The present post considers
the difference between, and the juxtapositions of, history and memory. With history being the science concerned with correct historical facts and an objective view. Memory would be its bastard baby – filled with emotion, value and pathos. It’s sometimes wrong, but it’s never uninteresting. To simplify: history would be the encyclopedic reference, and memory the bloody, lusty and colourful tale spun around the same event.
( In which I say a quick definition, but clearly mean a rather long one. It can be skipped. ) So in conclusion; memory doesn’t have to be factually correct to work or have value. Take for instance
Casablanca. Rick never says "Play it again Sam", but "Play it Sam. Play
As Time goes bye" Yet "play it
again" is the one people remember and the one most often quoted when referencing the film. So just because some thing is recalled incorrectly does not mean it’s not functional. (The disclaimer here would be that if it is just one person that remembers incorrectly the memory will not work. The memory aspect needs to be a collective thing – a common base of reference.)

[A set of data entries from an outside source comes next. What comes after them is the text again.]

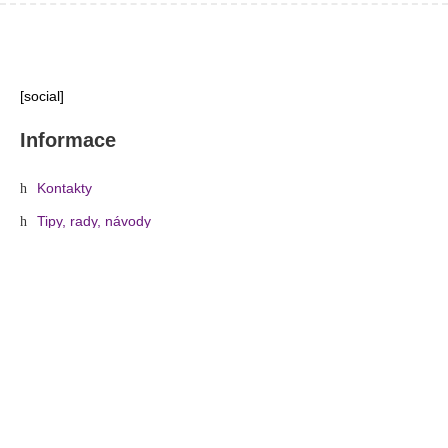
[social]
Informace
Kontakty
Tipy, rady, návody
O nákupu
Obchodní podmínky
Reklamace a vrácení zboží
Informace o dopravě a platbě
Ochrana osobních údajů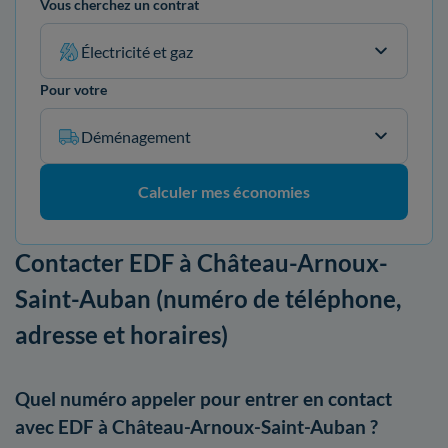
Vous cherchez un contrat
Électricité et gaz
Pour votre
Déménagement
Calculer mes économies
Contacter EDF à Château-Arnoux-
Saint-Auban (numéro de téléphone,
adresse et horaires)
Quel numéro appeler pour entrer en contact
avec EDF à Château-Arnoux-Saint-Auban ?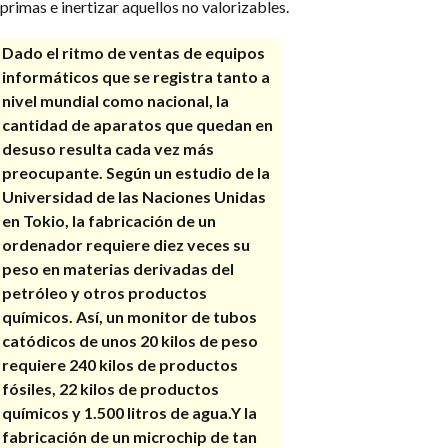
primas e inertizar aquellos no valorizables.
Dado el ritmo de ventas de equipos
informáticos que se registra tanto a
nivel mundial como nacional, la
cantidad de aparatos que quedan en
desuso resulta cada vez más
preocupante.
Según un estudio de la
Universidad de las Naciones Unidas
en Tokio, la fabricación de un
ordenador requiere diez veces su
peso en materias derivadas del
petróleo y otros productos
químicos.
Así, un monitor de tubos
catódicos de unos 20 kilos de peso
requiere 240 kilos de productos
fósiles, 22 kilos de productos
químicos y 1.500 litros de agua.Y la
fabricación de un microchip de tan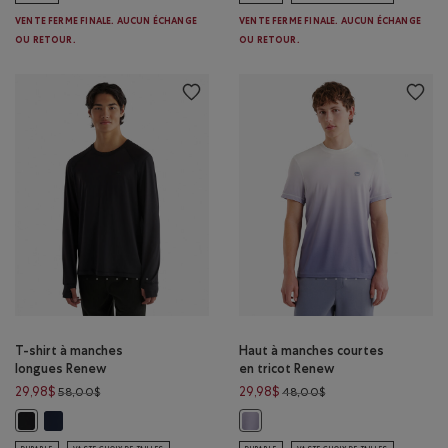
VENTE FERME FINALE. AUCUN ÉCHANGE
VENTE FERME FINALE. AUCUN ÉCHANGE
OU RETOUR.
OU RETOUR.
T-shirt à manches
Haut à manches courtes
longues Renew
en tricot Renew
Prix réduit de 58,00$ à 29,98$
Prix réduit de 48,00
29,98$
29,98$
58,00$
48,00$
T-shirt à manches longues Renew: BLAZER BLEU MARINE Couleur
T-shirt à manches longues Renew: NOIR Couleur
Haut à manches courtes en trico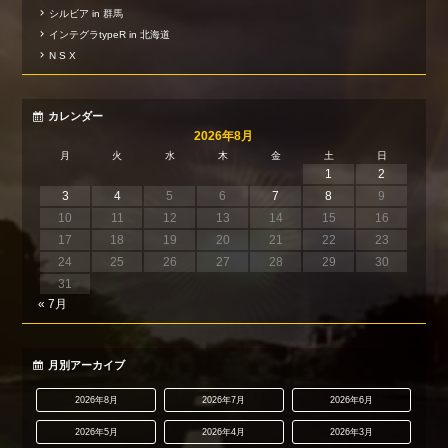
シルビア in 群馬
インテグラtypeR in 北海道
N S X
カレンダー
2026年8月
月
火
水
木
金
土
日
1
2
3
4
5
6
7
8
9
10
11
12
13
14
15
16
17
18
19
20
21
22
23
24
25
26
27
28
29
30
31
« 7月
月別アーカイブ
2026年8月
2026年7月
2026年6月
2026年5月
2026年4月
2026年3月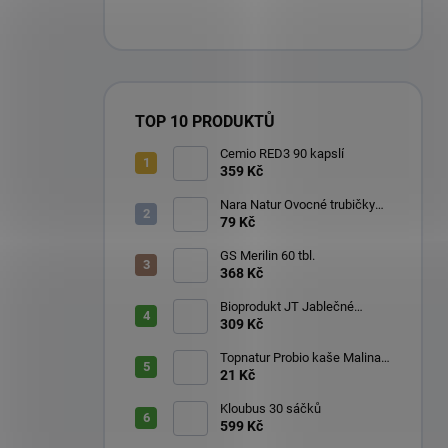
TOP 10 PRODUKTŮ
Cemio RED3 90 kapslí
359 Kč
Nara Natur Ovocné trubičky
Lavaš 140 g
79 Kč
GS Merilin 60 tbl.
368 Kč
Bioprodukt JT Jablečné
trubičky 43 ks (540 g)
309 Kč
Topnatur Probio kaše Malina
60 g
21 Kč
Kloubus 30 sáčků
599 Kč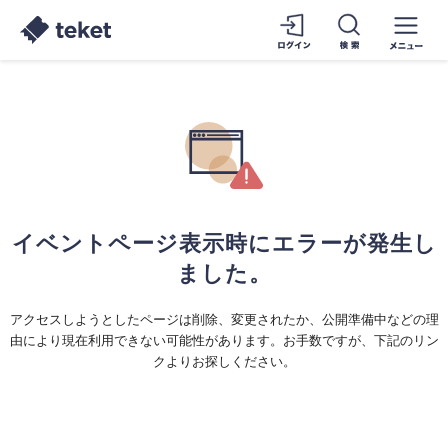
イベントページ表示時にエラーが発生し
ました。
アクセスしようとしたページは削除、変更されたか、公開準備中などの理
由により現在利用できない可能性があります。お手数ですが、下記のリン
クよりお探しください。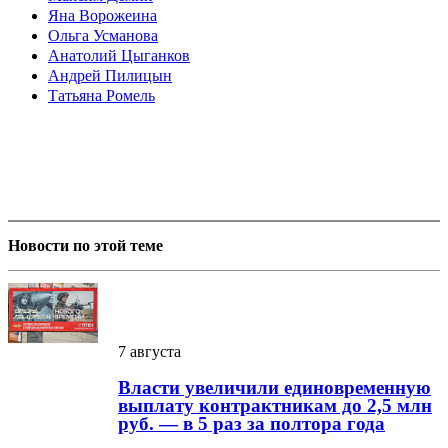
Яна Ворожеина
Ольга Усманова
Анатолий Цыганков
Андрей Пилицын
Татьяна Ромель
Новости по этой теме
7 августа
Власти увеличили единовременную
выплату контрактникам до 2,5 млн
руб. — в 5 раз за полтора года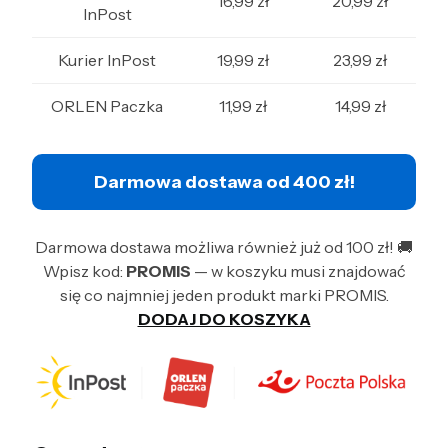
16,99 zł
20,99 zł
InPost
Kurier InPost
19,99 zł
23,99 zł
ORLEN Paczka
11,99 zł
14,99 zł
Darmowa dostawa od 400 zł!
Darmowa dostawa możliwa również już od 100 zł! 🚚
Wpisz kod:
PROMIS
— w koszyku musi znajdować
się co najmniej jeden produkt marki PROMIS.
DODAJ DO KOSZYKA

Memory comprises of anecdotes, tales and phrases within a culture. I felt
The Wire season two did a beautiful job portraying how memory forms the backbone of a collective identity. This is probably why I did a
huge post on it.
Sometimes we remember based on slightly crooked information – like
the World war II photos by Robert Capa. Or we remember and form a view based on how we
want things to look and how we are
used to things looking more than the way things were. There is our habit of recalling
the Middle Ages as dark, mysterious. Or our recollection of Antiquities as dotted with white marble statues, when in most of them were painted. Quite festively.
( Cut for Caligula - in colour! )The question then arises; Even if we remember all these things slightly incorrectly, does that make our memory without value? I would say no. For if memory, as I proposed earlier, is part of what forms our identity - then all these memories, even the factual wrong ones, are important in understanding of who we are. To say the white marble statues are wrong, simply because they aren’t historically correct, would be false. For we have grown used to seeing the white marble, and for us it holds all manner of significance in addition to being a historical artifact.
Memories in the forms of Memoirs can also be important in that they give us a more emotional, sometimes personal, dimension that has a habit of being sidetracked by historical facts. For me the beauty of the HBO series
Band of Brothers is not its historical dimension, but that it brings to life memories and a memory culture.
Somethings we
need to remember. And we don’t need facts to be reminded either – a painting, like
Anselm Kiefer’s Lot’s Wife, can do just as much to trigger memory as a list of historical artifacts can.